With these qualities to his playing, it is no surprise that Kolesnikov’s version of the Goldbergs is rich in intimacy, reminding us that this music was, it is said, composed as a distraction for the insomniac Baron (later Count) Hermann Carl von Keyserlingk, Russian ambassador at the Dresden electoral court. The famous opening Aria barely announces itself, gently insinuating its simple, elegant melody into the ear and the consciousness. In Kolesnikov’s hands it’s a miniature study in elegance and other-worldly serenity. A calmness flows through the music, setting the tone for the entire work. Even in the up tempo or more lively variations, where there is palpable drama and robustness, Kolesnikov still retains an underlying sense of measured thoughtfulness.
But for me it is his touch which really captivates and delights: filigree ornaments and trills, passage work in which his quicksilver fingers appear to float across the keys, yet without losing definition. His textures flicker in and out of focus – now crispy defined, now delicately veiled and muted, yet throughout there is clarity of articulation, structure and musical vision.
And there is one particular moment which really stops you in your tracks – and may have Bach purists clutching at their pearls.
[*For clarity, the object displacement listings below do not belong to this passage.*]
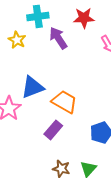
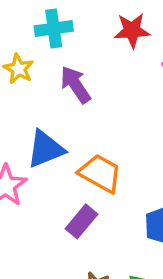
purple arrow: (58, 38) -> (75, 85), moved

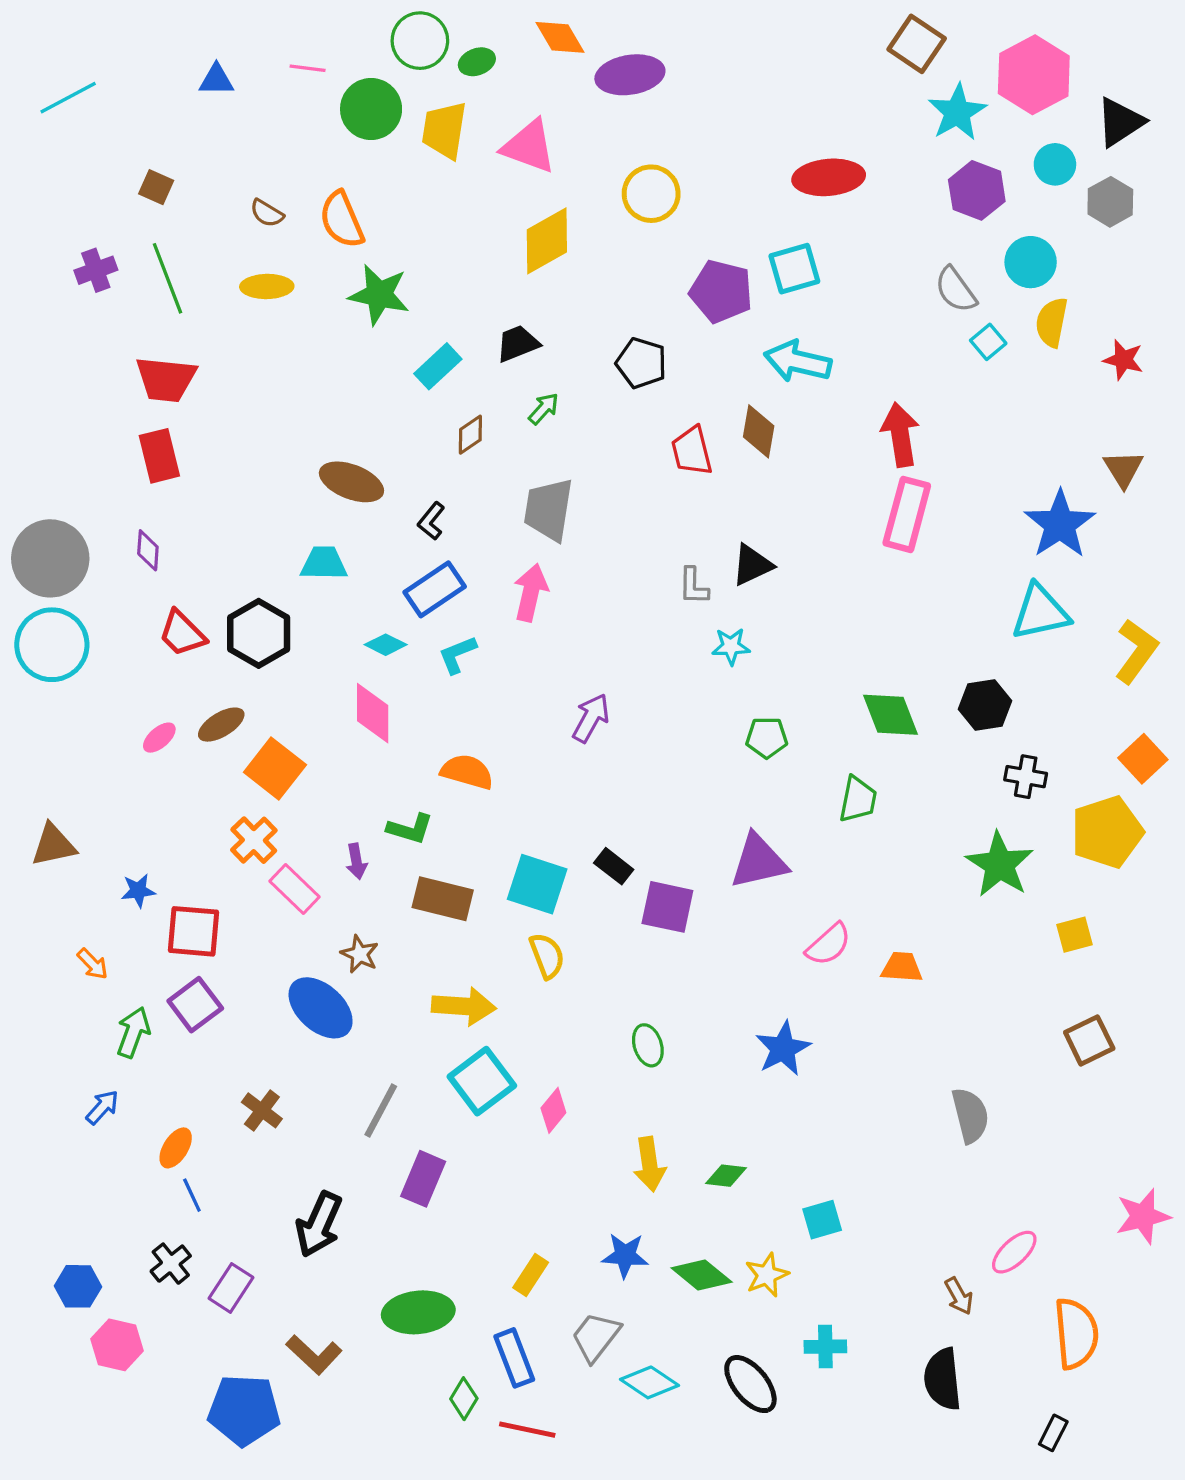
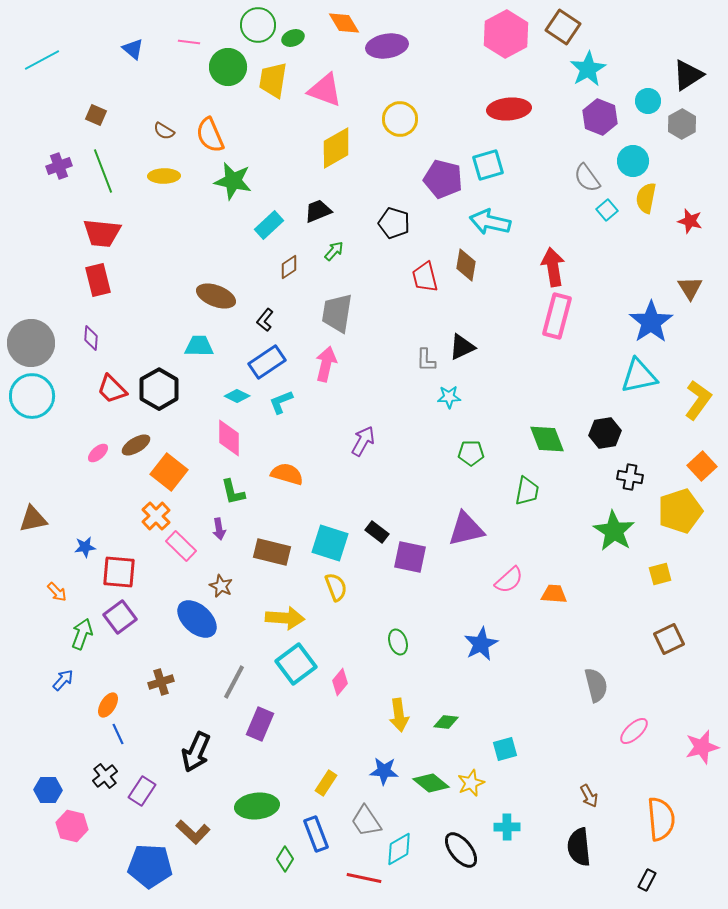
pink hexagon: (1034, 75) -> (506, 34), moved
blue triangle: (216, 80) -> (133, 49), turned 40
green L-shape: (410, 829) -> (233, 492), moved, turned 60
brown cross: (262, 1110) -> (161, 682), turned 35
pink ellipse: (1014, 1252) -> (634, 731), moved
gray trapezoid: (596, 1337) -> (366, 821), turned -72
cyan diamond: (649, 1382) -> (399, 849), turned -64
red line: (527, 1430) -> (364, 878), moved

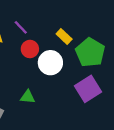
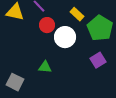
purple square: (88, 89) -> (98, 60), size x0.7

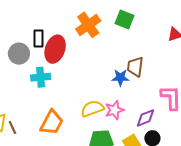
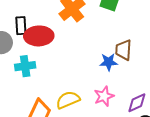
red ellipse: (55, 49) -> (39, 36), turned 72
yellow semicircle: (92, 109) -> (68, 100), moved

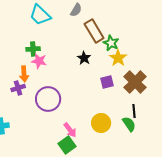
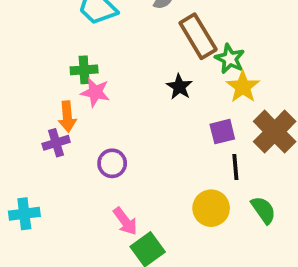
purple circle: (48, 99) -> (112, 163), size x0.6
black line: (134, 111) -> (235, 167), moved
pink arrow: (70, 130) -> (125, 221), moved

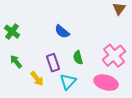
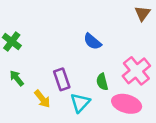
blue semicircle: (62, 32) -> (92, 42), moved
green semicircle: (78, 58) -> (102, 82), moved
Did he really do that? Variation 30 segues from the one before it in a bloom of sound, the sustaining pedal creating an unexpected and intriguing extra sonic layer before fading away to allow the Aria to return like a memory of times past.
This recording is the result of Kolesnikov’s collaboration with dancer and choreographer Anne Teresa de Keersmaeker, and the spirit of the dance, which infuses so much of Bach’s music, is never far away in the delightful playfulness of Kolesnikov’s approach to Bach’s rhythms and counterpoint. This is an exquisitely tasteful and original account, recorded on a modern Yamaha grand piano on which Kolesnikov manages to recreate the softly-spoken sonorities of a clavichord or fortepiano (in preparing for the recording Kolesnikov worked on a number of different instruments “switching between them, in order to loosen up a little, to shake up my perception of sound of piano“.
What these two recordings prove – and the many, many others which exist – is that the Goldberg Variations is music without consensus: there are clichés about how Bach’s music should be played – from the period instrument zealots to the iconoclasts – and traditional views about how it should be played on the modern piano, but in fact there is no “right way”, nor who should play it, and the Goldberg Variations remain extraordinarily fertile terrain for those who choose to walk there.